Tahlequah Daily Press

Sports

June 12, 2013

Poor APR results results in 18 postseason bans

Eighteen Division I teams will miss the postseason, and another 18 in men’s basketball and nine other college sports will trade practice time for remedial classroom sessions under NCAA academic progress reports released Tuesday.

Poor Academic Progress Rate scores mean postseason bans in the 2013-14 academic year for teams from 10 schools: Alabama State, Arkansas-Pine Bluff, Florida A&M, Florida International, Grambling State, Mississippi Valley State, New Orleans, Norfolk State, Savannah State and Southern. That compares to 15 teams ineligible for the 2012-13 postseason.

Five teams received Level 3 APR penalties, which can include financial aid reductions and multi-year postseason bans: the men’s basketball teams at Chicago State, Grambling, Mississippi Valley and Louisiana-Monroe and Chicago State’s women’s volleyball team.

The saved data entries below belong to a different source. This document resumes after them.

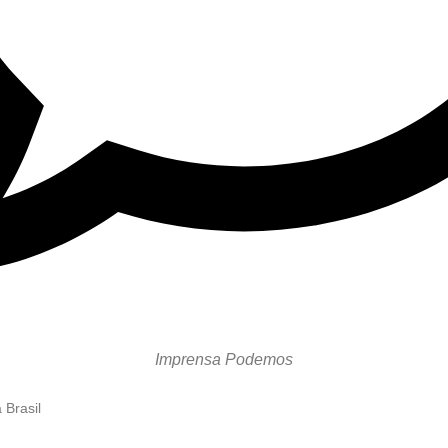
Imprensa Podemos
 Brasil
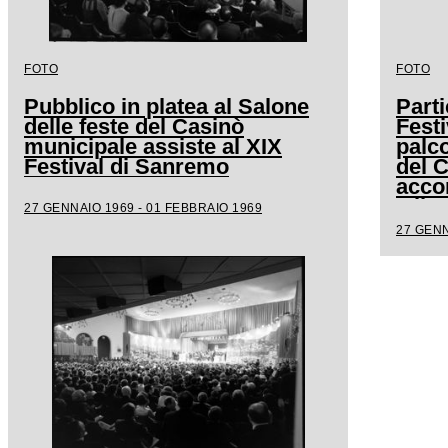
FOTO
FOTO
Pubblico in platea al Salone
Parti
delle feste del Casinò
Festi
municipale assiste al XIX
palco
Festival di Sanremo
del 
acco
Milv
27 GENNAIO 1969 - 01 FEBBRAIO 1969
27 GENN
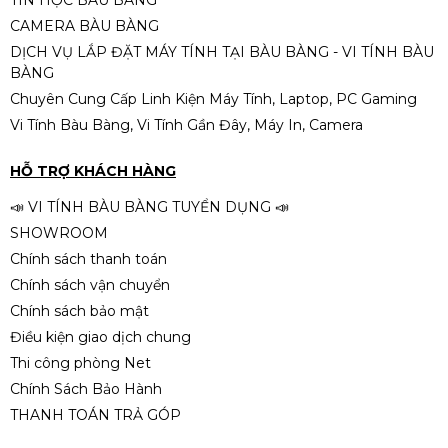
TIN HỌC BÀU BÀNG
Đầu Trung
CAMERA BÀU BÀNG
290.000đ
DỊCH VỤ LẮP ĐẶT MÁY TÍNH TẠI BÀU BÀNG - VI TÍNH BÀU
BÀNG
Chuyên Cung Cấp Linh Kiện Máy Tính, Laptop, PC Gaming
Vi Tính Bàu Bàng, Vi Tính Gần Đây, Máy In, Camera
Sạc Laptop Lenovo 20V 3.25A
65W 4.0 x 1.7mm - Đầu nhỏ
HỖ TRỢ KHÁCH HÀNG
320.000đ
📣 VI TÍNH BÀU BÀNG TUYỂN DỤNG 📣
SHOWROOM
Chính sách thanh toán
Chính sách vận chuyển
Chính sách bảo mật
Điều kiện giao dịch chung
Thi công phòng Net
Chính Sách Bảo Hành
THANH TOÁN TRẢ GÓP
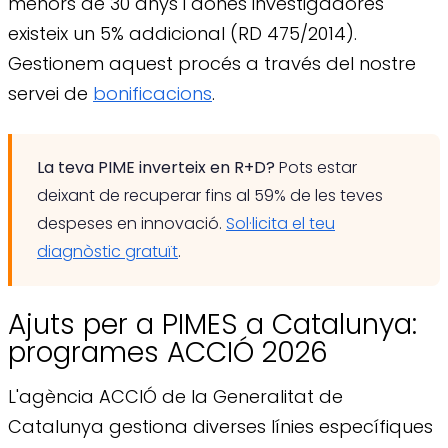
menors de 30 anys i dones investigadores
existeix un 5% addicional (RD 475/2014).
Gestionem aquest procés a través del nostre
servei de
bonificacions
.
La teva PIME inverteix en R+D?
Pots estar
deixant de recuperar fins al 59% de les teves
despeses en innovació.
Sol·licita el teu
diagnòstic gratuït
.
Ajuts per a PIMES a Catalunya:
programes ACCIÓ 2026
L'agència ACCIÓ de la Generalitat de
Catalunya gestiona diverses línies específiques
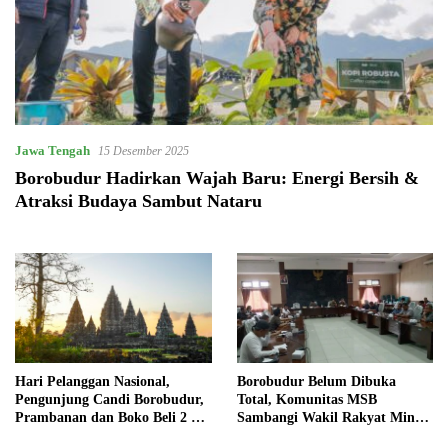
Jawa Tengah
15 Desember 2025
Borobudur Hadirkan Wajah Baru: Energi Bersih &
Atraksi Budaya Sambut Nataru
Hari Pelanggan Nasional,
Borobudur Belum Dibuka
Pengunjung Candi Borobudur,
Total, Komunitas MSB
Prambanan dan Boko Beli 2
Sambangi Wakil Rakyat Minta
Tiket Dapat 4
Dorong Dirjen Kebudayaan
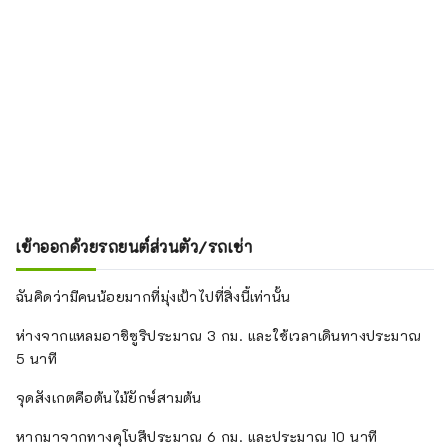
เข้าออกด้วยรถยนต์ส่วนตัว/รถเช่า
ฉันคิดว่ามีคนน้อยมากที่มุ่งเป้าไปที่สิ่งนี้เท่านั้น
ห่างจากแหลมอาชิซูริประมาณ 3 กม. และใช้เวลาเดินทางประมาณ
5 นาที
จุดสังเกตคือต้นไม้ยักษ์สามต้น
หากมาจากทางคุโบสึประมาณ 6 กม. และประมาณ 10 นาที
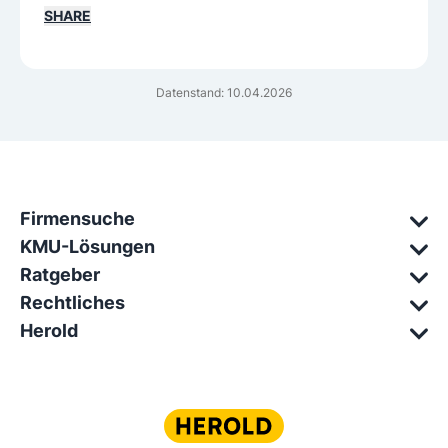
SHARE
Datenstand: 10.04.2026
Firmensuche
KMU-Lösungen
Ratgeber
Rechtliches
Herold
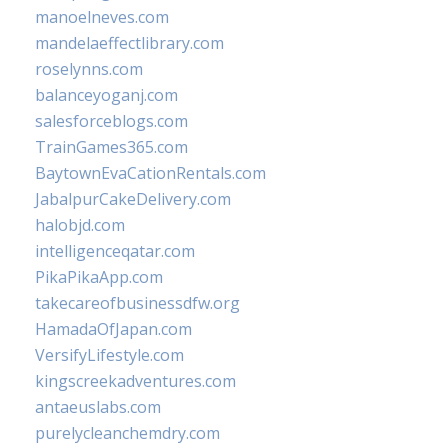
manoelneves.com
mandelaeffectlibrary.com
roselynns.com
balanceyoganj.com
salesforceblogs.com
TrainGames365.com
BaytownEvaCationRentals.com
JabalpurCakeDelivery.com
halobjd.com
intelligenceqatar.com
PikaPikaApp.com
takecareofbusinessdfw.org
HamadaOfJapan.com
VersifyLifestyle.com
kingscreekadventures.com
antaeuslabs.com
purelycleanchemdry.com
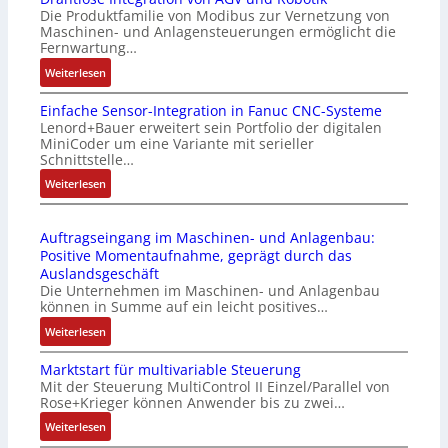
Die Produktfamilie von Modibus zur Vernetzung von
Maschinen- und Anlagensteuerungen ermöglicht die
Fernwartung…
:
Weiterlesen
D
Einfache Sensor-Integration in Fanuc CNC-Systeme
r
Lenord+Bauer erweitert sein Portfolio der digitalen
a
MiniCoder um eine Variante mit serieller
h
Schnittstelle…
t
:
Weiterlesen
l
E
o
i
s
Auftragseingang im Maschinen- und Anlagenbau:
n
e
Positive Momentaufnahme, geprägt durch das
f
I
Auslandsgeschäft
a
n
Die Unternehmen im Maschinen- und Anlagenbau
c
t
können in Summe auf ein leicht positives…
h
e
:
Weiterlesen
e
g
A
S
r
Marktstart für multivariable Steuerung
u
e
a
Mit der Steuerung MultiControl II Einzel/Parallel von
f
n
t
Rose+Krieger können Anwender bis zu zwei…
t
s
i
r
:
Weiterlesen
o
o
a
M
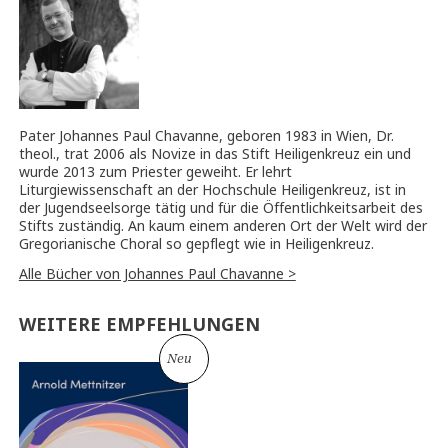
Pater Johannes Paul Chavanne, geboren 1983 in Wien, Dr.
theol., trat 2006 als Novize in das Stift Heiligenkreuz ein und
wurde 2013 zum Priester geweiht. Er lehrt
Liturgiewissenschaft an der Hochschule Heiligenkreuz, ist in
der Jugendseelsorge tätig und für die Öffentlichkeitsarbeit des
Stifts zuständig. An kaum einem anderen Ort der Welt wird der
Gregorianische Choral so gepflegt wie in Heiligenkreuz.
Alle Bücher von Johannes Paul Chavanne >
WEITERE EMPFEHLUNGEN
Neu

Most of the penalized schools have significantly more limited resources than top NCAA programs, including 11 historically black schools.

The overall four-year APR score across Division 1 is 974, a one-point increase from last year. Scores are calculated by individual D-I teams based on eligibility and graduation and retention rates. A minimum four-year average score of 900, or 930 over the most recent two years, is required for postseason participation. The minimum required APR scores will increase to 930 over four years or 940 over two years, starting with the 2014-15 postseason.

Under the APR standards, the NCAA defines “limited resource” schools as those ranking in the bottom 15 percent in athletics spending. Those schools only have to earn a four-year APR of 910 for the 2014-15 postseason.

Connecticut’s men’s basketball team, which was barred from the 2013 postseason because of past problems with its Academic Progress Rate — the first BCS school so sanctioned — has qualified academically for next year’s NCAA tournament.

The squads losing postseason eligibility consist of six men’s basketball teams; three football teams: two squads each in baseball, women’s volleyball and men’s indoor and outdoor track; and the New Orleans women’s basketball team. Data for eight of the sanctioned teams remains under review, meaning the penalties could be reversed or lessened.

The ineligible men’s basketball teams include Arkansas-Pine Bluff and Mississippi Valley for a second consecutive year. Both are members of the Southwest Athletic Conference, as are Grambling and Alabama State, whose men’s basketball teams must also sit out the next postseason.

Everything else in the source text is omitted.